Policymakers may want to target the late post-acute period in patient care if they really want to rein in healthcare spending. A study published online Sept. 23 in JAMA Internal Medicine attributed three-quarters of Medicare beneficiaries’ acute MI expenditures to days 31 through 365.
Many bundled payment initiatives and Medicare’s readmission penalty program for acute MI, heart failure and pneumonia use a 30-day cutoff, reasoning that outcomes during the first 30 days after the index admission best reflect the quality of care given to a patient. Donald S. Likosky, PhD, of the cardiac surgery department at the University of Michigan in Ann Arbor, and colleagues looked beyond that timeframe to assess costs within the first year of care.
For their study, they compared expenditures from 1998-1999 and 2008 for Medicare patients who were admitted for acute MI. They used a random sample of 20 percent of beneficiaries for each period and followed them for one year after hospitalization. Unadjusted expenditures were calculated in 2008 dollars.
Likosky found a 19.2 percent decline in the incidence of acute MI between the two periods. Patients in the 2008 sample were older, sicker and had more comorbidities, with the exception of ischemic heart disease and cerebrovascular disease.
The overall case fatality rate dropped from 36 percent to 31.7 percent over the decade, with 30-day mortality rates falling from 18.6 percent to 15.3 percent and 31- to 365-day rates dipping from 22.3 percent to 20.2 percent. Thirty-day readmission rates failed to budge appreciably, though, while the mean cost per readmission rose 9.8 percent over the decade.
Overall expenditures per patient increased 16.5 percent, or $6,094 per patient. Spending per patient rose by 7.5 percent in the first 30 days and by 28 percent between days 31 and 365. Almost 75 percent of spending occurred between 31 to 365 days after admission.

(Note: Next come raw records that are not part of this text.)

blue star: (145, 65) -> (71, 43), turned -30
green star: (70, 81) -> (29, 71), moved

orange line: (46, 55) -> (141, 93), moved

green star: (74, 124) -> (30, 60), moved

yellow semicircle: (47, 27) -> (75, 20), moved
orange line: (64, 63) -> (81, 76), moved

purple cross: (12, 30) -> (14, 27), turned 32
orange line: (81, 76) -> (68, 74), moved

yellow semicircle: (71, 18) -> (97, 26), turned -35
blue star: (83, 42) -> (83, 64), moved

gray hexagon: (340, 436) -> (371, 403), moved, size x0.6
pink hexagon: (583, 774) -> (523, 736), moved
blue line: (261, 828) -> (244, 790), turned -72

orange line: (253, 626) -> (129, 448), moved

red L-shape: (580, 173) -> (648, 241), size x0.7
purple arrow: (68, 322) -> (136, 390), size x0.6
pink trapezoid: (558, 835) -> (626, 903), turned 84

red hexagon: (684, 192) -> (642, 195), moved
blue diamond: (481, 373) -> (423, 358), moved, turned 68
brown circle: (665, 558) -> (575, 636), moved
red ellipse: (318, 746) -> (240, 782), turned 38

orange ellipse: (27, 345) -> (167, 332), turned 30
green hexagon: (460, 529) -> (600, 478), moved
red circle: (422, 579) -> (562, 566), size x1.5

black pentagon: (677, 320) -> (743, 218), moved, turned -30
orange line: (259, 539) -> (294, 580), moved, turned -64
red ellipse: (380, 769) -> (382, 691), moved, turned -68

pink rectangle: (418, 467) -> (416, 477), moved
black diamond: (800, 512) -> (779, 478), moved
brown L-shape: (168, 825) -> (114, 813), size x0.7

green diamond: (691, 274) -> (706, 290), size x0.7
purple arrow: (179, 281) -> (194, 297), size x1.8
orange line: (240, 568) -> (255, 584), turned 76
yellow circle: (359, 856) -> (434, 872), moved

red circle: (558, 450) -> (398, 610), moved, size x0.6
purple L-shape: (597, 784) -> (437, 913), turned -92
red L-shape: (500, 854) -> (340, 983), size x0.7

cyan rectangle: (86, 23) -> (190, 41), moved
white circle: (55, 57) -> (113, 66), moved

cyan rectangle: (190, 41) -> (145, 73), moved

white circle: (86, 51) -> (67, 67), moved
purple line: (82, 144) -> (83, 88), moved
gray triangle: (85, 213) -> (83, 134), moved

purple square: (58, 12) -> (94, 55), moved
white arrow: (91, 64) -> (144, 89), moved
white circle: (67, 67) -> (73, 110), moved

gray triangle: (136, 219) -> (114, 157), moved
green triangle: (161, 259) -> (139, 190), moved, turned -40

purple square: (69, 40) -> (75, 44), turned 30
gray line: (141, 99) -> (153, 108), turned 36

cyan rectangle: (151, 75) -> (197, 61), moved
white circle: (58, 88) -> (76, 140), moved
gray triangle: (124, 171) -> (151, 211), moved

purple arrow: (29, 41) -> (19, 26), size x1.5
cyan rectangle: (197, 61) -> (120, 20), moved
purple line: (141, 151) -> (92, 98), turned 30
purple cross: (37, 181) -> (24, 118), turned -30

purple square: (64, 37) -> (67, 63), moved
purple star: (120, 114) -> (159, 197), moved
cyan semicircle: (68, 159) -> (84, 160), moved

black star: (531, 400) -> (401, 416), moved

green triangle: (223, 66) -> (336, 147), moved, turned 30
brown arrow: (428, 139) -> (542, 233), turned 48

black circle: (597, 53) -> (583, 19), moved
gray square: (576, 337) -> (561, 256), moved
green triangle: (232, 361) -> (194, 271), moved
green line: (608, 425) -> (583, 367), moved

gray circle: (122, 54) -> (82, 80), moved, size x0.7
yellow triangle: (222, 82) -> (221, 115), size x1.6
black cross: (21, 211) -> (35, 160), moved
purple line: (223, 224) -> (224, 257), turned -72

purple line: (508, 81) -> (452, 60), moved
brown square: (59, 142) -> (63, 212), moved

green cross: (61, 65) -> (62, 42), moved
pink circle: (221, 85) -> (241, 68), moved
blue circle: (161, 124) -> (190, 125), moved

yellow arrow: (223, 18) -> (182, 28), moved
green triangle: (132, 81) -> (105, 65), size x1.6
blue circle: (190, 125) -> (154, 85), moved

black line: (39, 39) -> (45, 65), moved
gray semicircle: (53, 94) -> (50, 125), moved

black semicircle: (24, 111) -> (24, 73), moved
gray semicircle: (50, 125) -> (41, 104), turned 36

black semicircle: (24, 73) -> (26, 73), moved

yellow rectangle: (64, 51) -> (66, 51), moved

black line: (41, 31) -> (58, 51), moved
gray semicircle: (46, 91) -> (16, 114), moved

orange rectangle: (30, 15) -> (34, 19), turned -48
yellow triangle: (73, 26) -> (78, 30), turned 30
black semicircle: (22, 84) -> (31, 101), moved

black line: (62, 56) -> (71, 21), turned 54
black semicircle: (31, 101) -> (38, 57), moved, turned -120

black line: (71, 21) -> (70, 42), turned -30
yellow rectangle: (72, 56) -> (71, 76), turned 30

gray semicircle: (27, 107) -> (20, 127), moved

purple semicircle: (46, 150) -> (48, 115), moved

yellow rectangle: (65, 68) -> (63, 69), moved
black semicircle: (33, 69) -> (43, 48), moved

Likosky and colleagues noted that the cost increases were not due to price hikes or technology expenses but rather “increased use of home health agencies, hospices, durable medical equipment, skilled nursing facilities, and inpatient services,” they observed. “Although the first 30 days after admission are the focus of many bundled payment initiatives, care after the initial admission is still very much ‘fee for service,’ with greater intensity of care per patient rewarded with increased Medicare reimbursements.”
The findings suggest that policies should expand their focus beyond 30 days or even 90 days to contain growth in expenditures, according to Likosky and colleagues, a recommendation that was seconded by Ashish K. Jha, MD, MPH, in an editorial.
Jha, of Harvard School of Public Health in Boston, pointed out that shifts in practice such as a greater use of PCI over CABG between 1998 and 2008 and improvements in mortality should translate into cost savings. “Although readmission rates in the late period remained stable, the spending per readmission went up—with little evidence that patients benefited,” he wrote.
Jha emphasized the need for an investment in quality measures that extend beyond early post-acute care. “Without real investments in measuring the quality and health impact of services in the late period of post-acute care, important coverage decisions will continue to be made in a vacuum: cover everything and further strain the federal budget, or arbitrarily deny specific services and be accused of rationing.”